MUNDOS PARALELOS
As
breves reflexões de hoje, escritas entre o fim do jantar e a saída para ir
apanhar a camio rumo a Leiria, foram-me inadvertidamente sugeridas por um comentário
tecido por um amigo que muito prezo e respeito, E.. Poderia, ao invés deste par
de considerações, ter enveredado pela matéria fascinante de como detesto fazer
camas com edredões – e detesto MESMO, trata-se de um ódio profundo, difícil de
desentranhar, mesclado com a minha incapacidade absoluta de acertar os ângulos
daquela diabólica espécie de fronha gigantesca – ou pelo quanto gostei de ver o
resultado final do manto “à Joana Vasconcelos” que várias almas trabalhadoras
conimbricenses dedicaram à Rainha Santa.
O
E. – rapaz que, como eu, gosta de Goa – aborda um tema que a todos nos diz
bastante: como caracterizar aquela terra, que tem tantos ângulos sob os quais
pode ser analisada? Sob a lupa da maior parte da sua população –
esmagadoramente hindu e pouco ou nada interessada no que se passa em Portugal?

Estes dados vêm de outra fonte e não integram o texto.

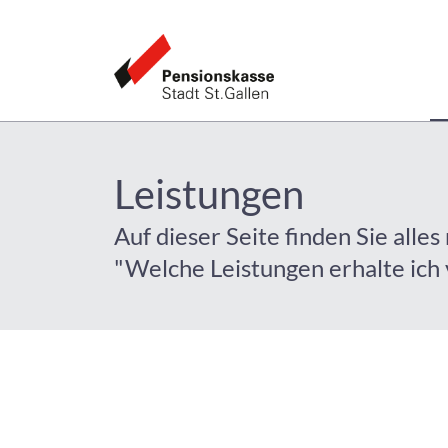
Leistungen
Auf dieser Seite finden Sie all
"Welche Leistungen erhalte ich 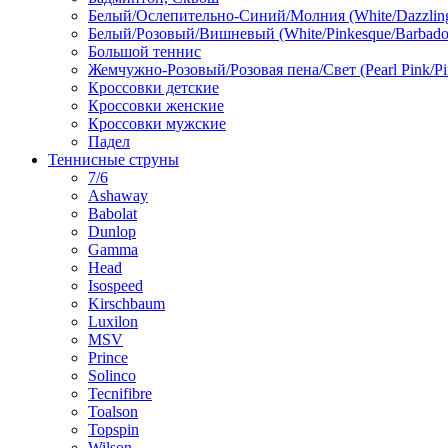
Белый/Ослепительно-Синий/Молния (White/Dazzling 
Белый/Розовый/Вишневый (White/Pinkesque/Barbados
Большой теннис
Жемчужно-Розовый/Розовая пена/Свет (Pearl Pink/Pi
Кроссовки детские
Кроссовки женские
Кроссовки мужские
Падел
Теннисные струны
7/6
Ashaway
Babolat
Dunlop
Gamma
Head
Isospeed
Kirschbaum
Luxilon
MSV
Prince
Solinco
Tecnifibre
Toalson
Topspin
Wilson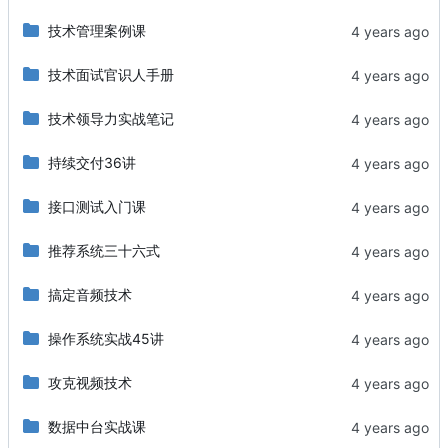
技术管理案例课
技术面试官识人手册
技术领导力实战笔记
持续交付36讲
接口测试入门课
推荐系统三十六式
搞定音频技术
操作系统实战45讲
攻克视频技术
数据中台实战课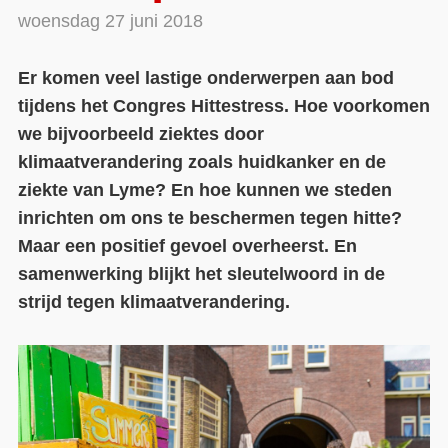
woensdag 27 juni 2018
Contact
Er komen veel lastige onderwerpen aan bod
Over ons
tijdens het Congres Hittestress. Hoe voorkomen
LIFE-IP Klimaatadaptatie
we bijvoorbeeld ziektes door
Weerbaar Dommelland
klimaatverandering zoals huidkanker en de
ziekte van Lyme? En hoe kunnen we steden
inrichten om ons te beschermen tegen hitte?
Maar een positief gevoel overheerst. En
samenwerking blijkt het sleutelwoord in de
strijd tegen klimaatverandering.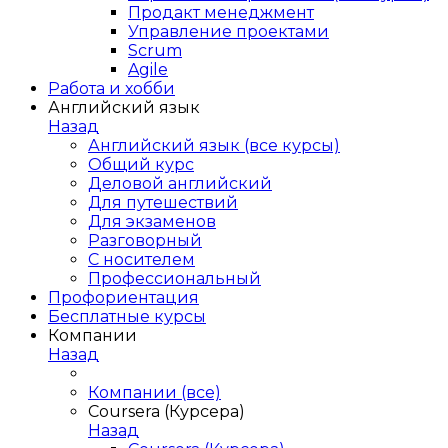
Продакт менеджмент
Управление проектами
Scrum
Agile
Работа и хобби
Английский язык
Назад
Английский язык (все курсы)
Общий курс
Деловой английский
Для путешествий
Для экзаменов
Разговорный
С носителем
Профессиональный
Профориентация
Бесплатные курсы
Компании
Назад
Компании (все)
Coursera (Курсера)
Назад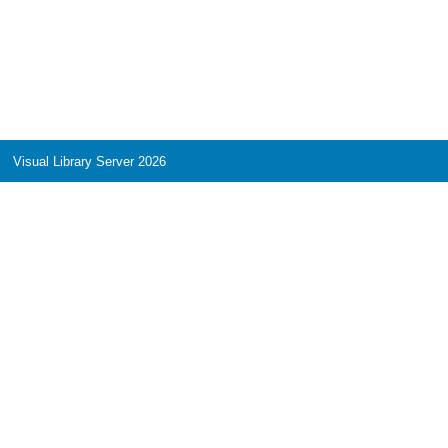
Visual Library Server 2026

Sob a perspetiva dos hippies de há umas décadas e dos fanáticos do trance dos
dias que correm – gente que lá está como poderia estar em qualquer outro local,
desde que lhe fornecessem os ingredientes adequados? Sob o prisma dos muitos
indianos que, hoje, buscam aqueles areais para retemperarem forças durante as
férias? Sob a mirada dos portugueses inadaptados que para lá fogem, na
esperança de, longe de tudo e todos mas sentindo-se num ambiente que apesar de
tudo pode ser exoticamente familiar, refazerem a sua vida e reordenarem a sua
tola? Ou sob o ângulo do mundo cada vez mais brumoso das velhas elites
católicas de Bardez, Salsete e Ilhas?
Pergunto
eu: a grande vantagem deste perigoso cocktail não é, precisamente, poder
escolher-se a visão e a abordagem que mais se conforma com o que nos faz sentir
bem? Terá de haver uma visão dominante? Terá de haver um discurso oficial, uma
grelha que nos imponha um rígido imperativo “Goa é assim”?
Eu
– todos os que me conhecem o sabem – simpatizo profundamente com as ditas
velhas elites católicas. Poderia carpir, numa linguagem eivada de
pseudo-lamentos, a sua decadência e o seu desaparecimento dos palcos principais
da Goa moderna. Mas, na verdade, eu não sei – e, provavelmente, nunca saberei –
se lá fazem, hoje, efetivamente, falta. Poderia, por outro lado, diabolizar o
seu legado. Mas, na verdade, eu estou longe de o considerar (ao tomá-lo como um
todo) nocivo. Poderia, pura e simplesmente (como tantos fazem) ignorá-lo. Mas
elas não deixam, pois, na sua discrição, são demasiado visíveis.
Tal
como Orlando Ribeiro (entre vários outros) eu senti-me em casa junto deste pequeno
grupo. À semelhança do grande geógrafo, experimentei as semelhanças –
extraordinárias, pelo muito que os distancia e os aproxima – existentes entre
ele e as velhas elites dos Açores ou das Beiras, que tão bem conheço.
Em
2006, um parente. E.O., publicou um vasto e precioso tratado sobre genealogias
da Beira. O lançamento foi tão discreto quão cheio de significado. Toda a “fidalguia”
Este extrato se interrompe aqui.